■ Brief:
From the line with "Sell Yours (816, 2047)" through the line with "#43 in Concert Percussion (217, 362)", repeat the entries verbatim, both end lines included, and add nothing.

####################

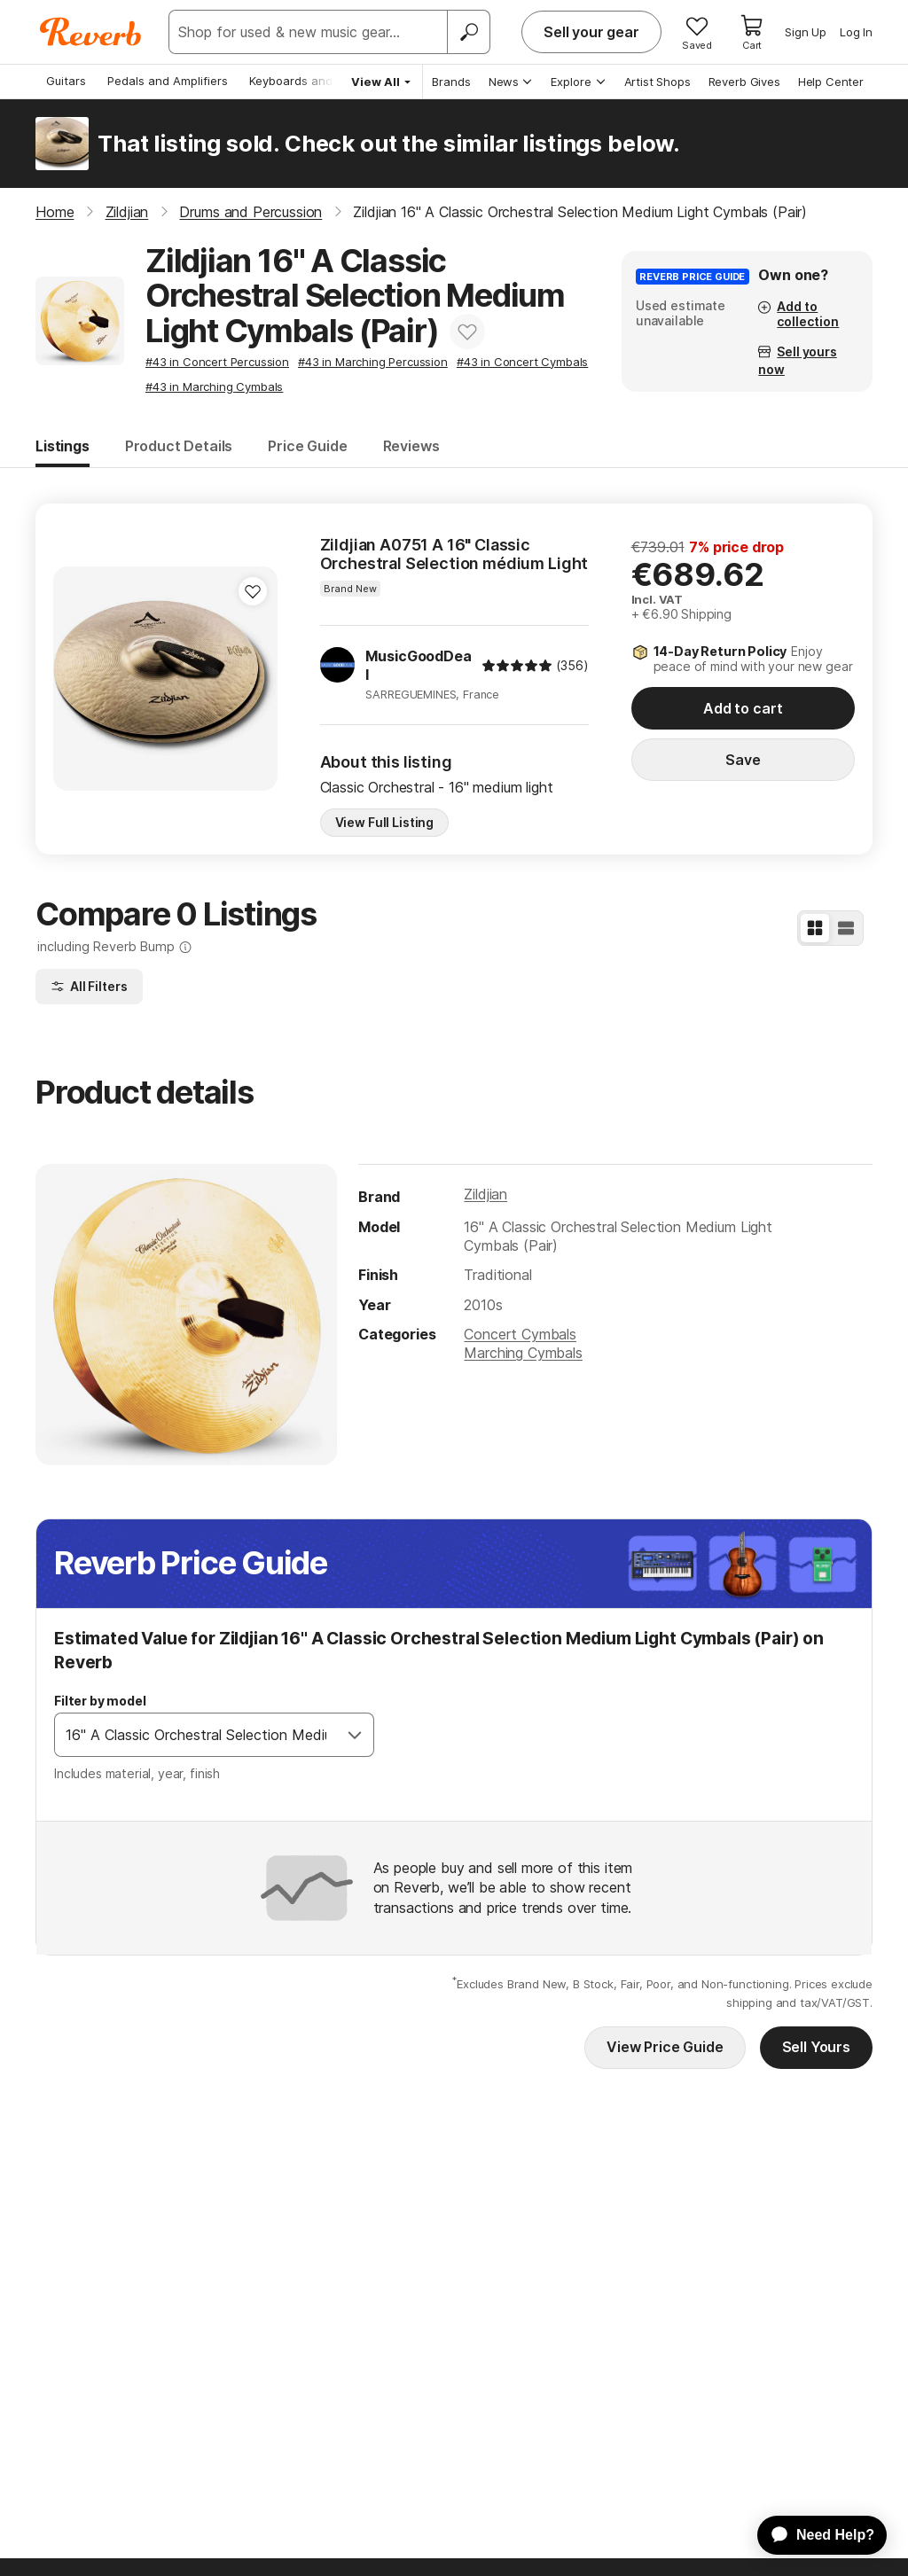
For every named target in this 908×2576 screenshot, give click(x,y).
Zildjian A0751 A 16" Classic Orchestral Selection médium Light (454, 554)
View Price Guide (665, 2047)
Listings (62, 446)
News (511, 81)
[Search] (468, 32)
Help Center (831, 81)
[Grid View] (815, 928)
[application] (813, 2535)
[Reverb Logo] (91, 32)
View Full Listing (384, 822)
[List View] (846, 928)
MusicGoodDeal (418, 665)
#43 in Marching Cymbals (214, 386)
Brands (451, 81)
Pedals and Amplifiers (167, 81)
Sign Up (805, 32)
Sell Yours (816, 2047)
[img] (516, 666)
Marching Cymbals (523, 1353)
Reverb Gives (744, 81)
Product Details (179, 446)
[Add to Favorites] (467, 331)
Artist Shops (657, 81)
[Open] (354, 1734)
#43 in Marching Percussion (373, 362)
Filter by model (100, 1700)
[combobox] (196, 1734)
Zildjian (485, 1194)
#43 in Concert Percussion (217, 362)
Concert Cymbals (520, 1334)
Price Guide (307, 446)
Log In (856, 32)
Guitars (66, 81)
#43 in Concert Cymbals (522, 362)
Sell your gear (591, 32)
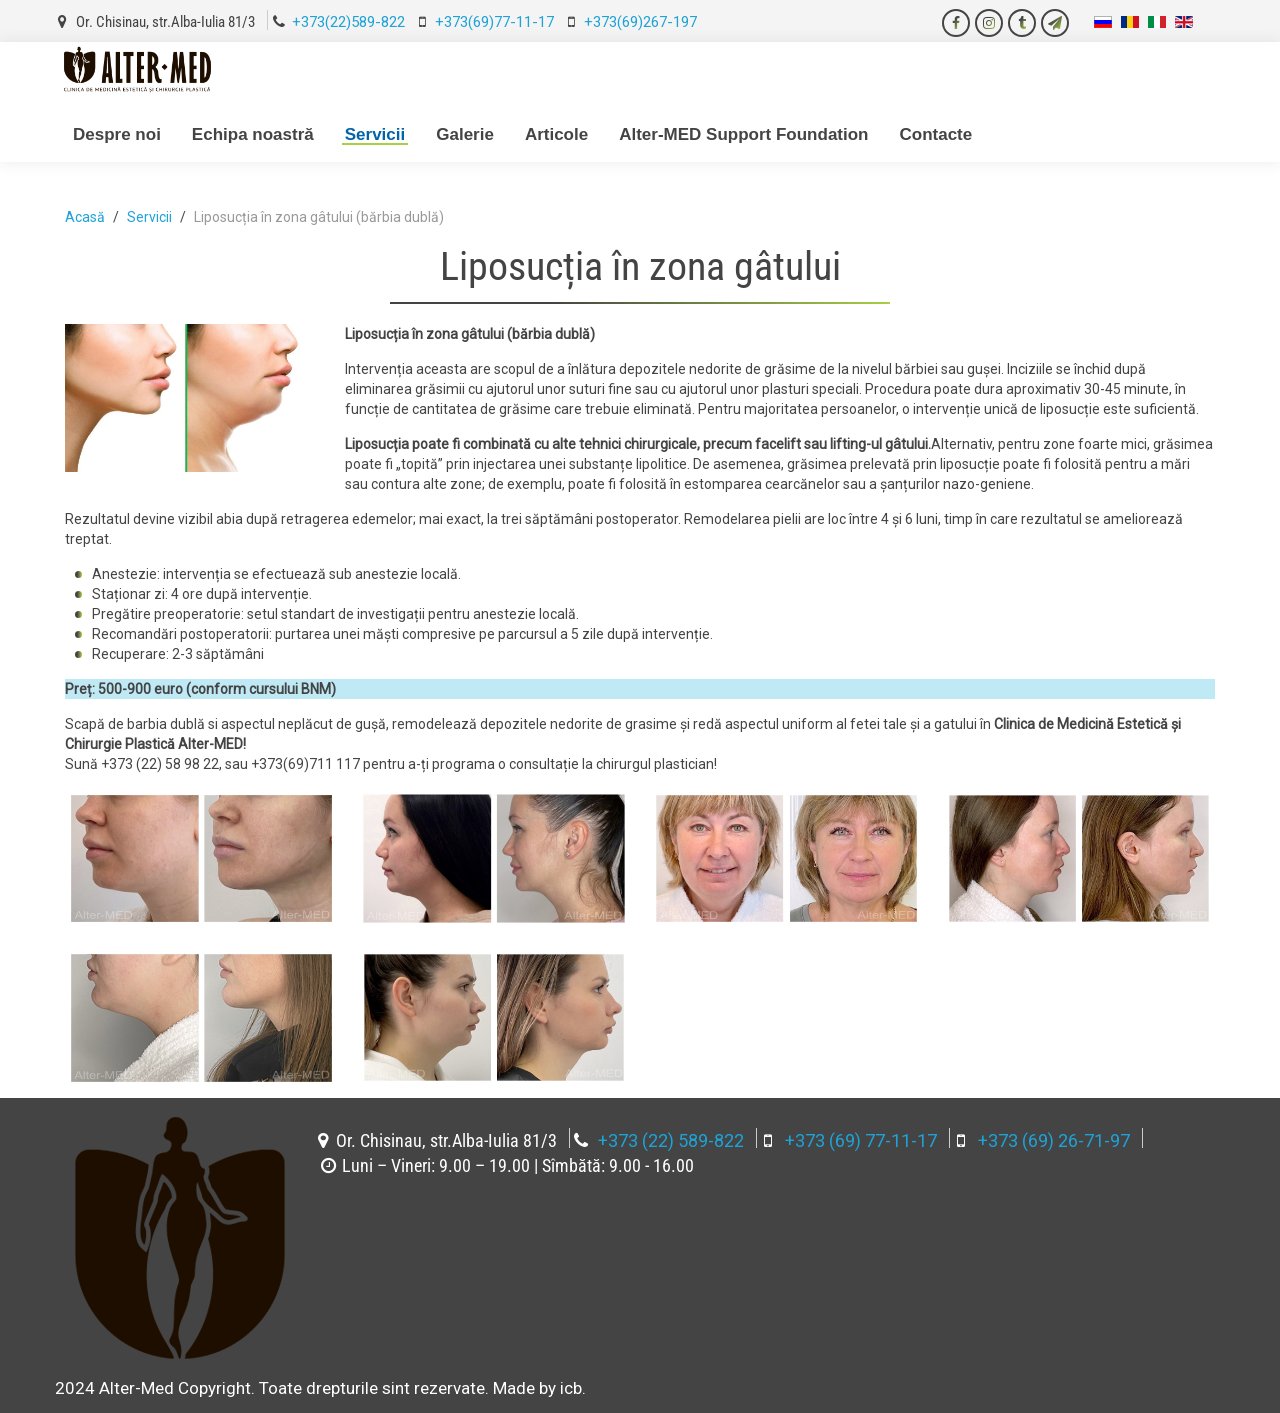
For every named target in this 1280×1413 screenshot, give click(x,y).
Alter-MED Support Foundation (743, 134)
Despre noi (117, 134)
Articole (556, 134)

####################

■ Answer below:
Sell Yours (816, 2047)
[img] (516, 666)
Marching Cymbals (523, 1353)
Reverb Gives (744, 81)
Product Details (179, 446)
[Add to Favorites] (467, 331)
Artist Shops (657, 81)
[Open] (354, 1734)
#43 in Marching Percussion (373, 362)
Filter by model (100, 1700)
[combobox] (196, 1734)
Zildjian (485, 1194)
#43 in Concert Percussion (217, 362)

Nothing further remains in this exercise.